Scientists Locate CTG Gene

Science has made a giant step towards finding the cure for muscular dystrophy, MIT researchers said yesterday.

At a press conference announcing the publication of results in the February 21 issue of Cell magazine, MIT scientist J. David Brook said that his team had located the gene that leads to the disease's most common form, myotonic dystrophy.

Currently, 30,000 Americans are afflicted with the hereditary disease, which causes muscles to waste away. Sufferers often die in their fifties and sixties of heart disease or respiratory failure.

The researchers found, through a process called gene mapping, that the repetition of a nucleotide sequence triplet, CTG, is the cause of the disease. The sequence is present in most people, but researchers demonstrated that it is significantly more abundant in myotonic dystrophy sufferers.

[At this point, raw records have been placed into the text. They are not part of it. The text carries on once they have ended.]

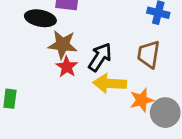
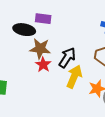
yellow arrow: (110, 83) -> (74, 77), turned 110

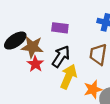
purple rectangle: (43, 19) -> (60, 28), moved
black ellipse: (24, 30) -> (15, 41), moved, turned -45

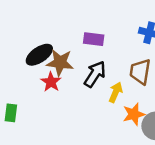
red star: (35, 64) -> (51, 82), moved
yellow arrow: (68, 77) -> (116, 92), moved, size x0.7

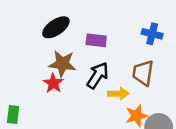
black ellipse: (39, 55) -> (56, 27), moved
yellow arrow: (116, 92) -> (118, 94), turned 66

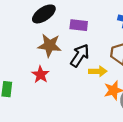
red star: (53, 83) -> (40, 75), moved

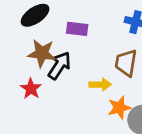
black arrow: (80, 55) -> (59, 66), moved

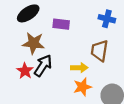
black arrow: (59, 66) -> (43, 66), moved
orange star: (119, 108) -> (82, 87), moved

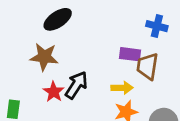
purple rectangle: (61, 24) -> (130, 54), moved
brown star: (33, 43) -> (44, 57), moved

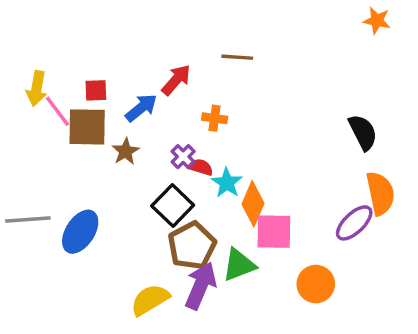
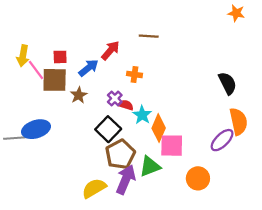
blue ellipse: (80, 232) -> (36, 129), moved, turned 40

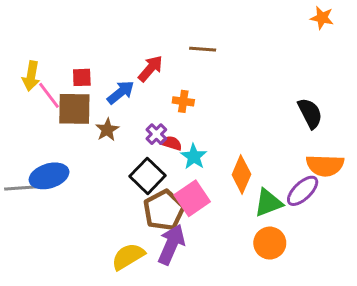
orange semicircle: (238, 121) -> (325, 165), turned 104
orange diamond: (159, 128) -> (241, 174), moved
pink square: (172, 146) -> (192, 198), moved, turned -35
green triangle: (150, 166) -> (268, 203), moved

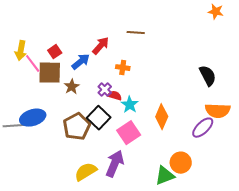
red square: (82, 77) -> (55, 52), turned -32
green triangle: (268, 203) -> (165, 176), moved
brown pentagon: (164, 210) -> (77, 127), moved

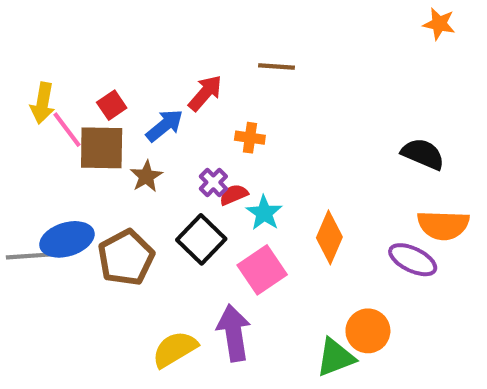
black semicircle: (208, 76) -> (423, 154), turned -40
red semicircle: (115, 96) -> (234, 195), turned -40
brown pentagon: (77, 127) -> (126, 258), moved
purple ellipse: (203, 128) -> (413, 260), turned 70
purple arrow: (115, 164) -> (234, 333), turned -32

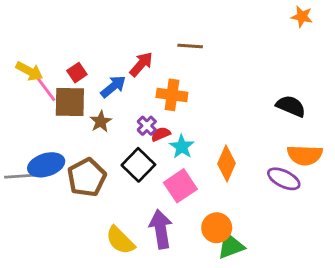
yellow arrow: (43, 103) -> (29, 71), turned -72
orange cross: (250, 138) -> (172, 95), size x1.5
orange circle: (368, 331) -> (217, 228), moved
yellow semicircle: (175, 349) -> (120, 240), turned -104

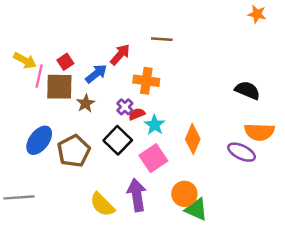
pink line: (46, 89) -> (39, 76), turned 50
blue ellipse: (46, 165) -> (39, 140), turned -36
gray line: (22, 176) -> (19, 197), moved
green triangle: (231, 246) -> (196, 209), turned 45

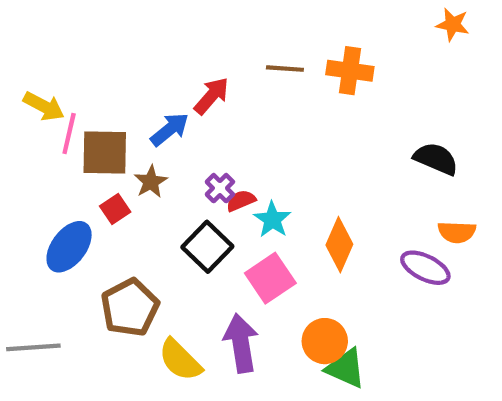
red square: (65, 62) -> (115, 209), moved
orange cross: (146, 81) -> (350, 71), moved
orange semicircle: (259, 132) -> (457, 232), size x0.7
brown pentagon: (74, 151) -> (130, 308), moved

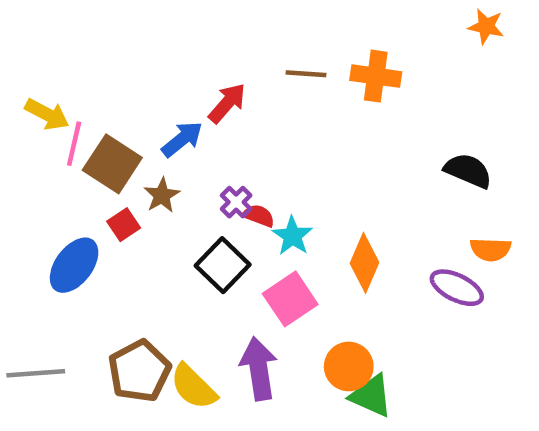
brown square: (105, 152) -> (112, 164), turned 32
red semicircle: (241, 201) -> (259, 216), turned 44
brown pentagon: (130, 308) -> (139, 371), moved

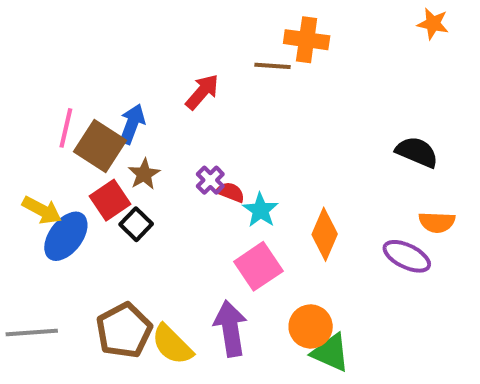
orange cross: (376, 76) -> (307, 40), moved
yellow arrow: (47, 114) -> (42, 210), moved
blue arrow: (182, 139) -> (132, 124), moved, turned -30
red square: (124, 225) -> (110, 200), size x1.4
black square: (223, 265) -> (136, 224), moved, size x0.7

Fifty repetitions are necessary for symptoms of the disease to arise, and an increase in the number of repetitions is reflected by an increase in the severity of the disease, scientists said.

The announcement was made by Brook and fellow researchers Richard T. Moxley, from the University of Rochester, Duncan J. Shaw, from the University of Wales College of Medicine, and Keith Johnson, from Charing Cross and Westminster Medical School.

A Cure May Be Possible

The discovery will eventually allow doctors to provide more useful genetic counseling and may even lead to a cure, said Moxley.

"Whenever you make a fundamental breakthrough like this, things which once seemed disparate suddenly gel together," Moxley said.

Muscular dystrophy sufferers yesterday said they are looking forward to the cure the discovery may bring.

Anne M. Crystal, who attended yesterday's conference, said she hopes the future will hold the cure for her severely affected two-and-a-half year old son. Crystal herself is mildly affected by the disease.

"He's only two," said McCrystal. "With the progress in the field now, maybe 10 years down the road they'll have the answer."

The research was partially funded by the Muscular Dystrophy Association. Brooks is a postdoctoral fellow in the laboratory of MIT professor David E. Housman, who announced earlier this month that muscular dystrophy was linked to an enlarged and unstable area of the same chromosome on which CTG appears.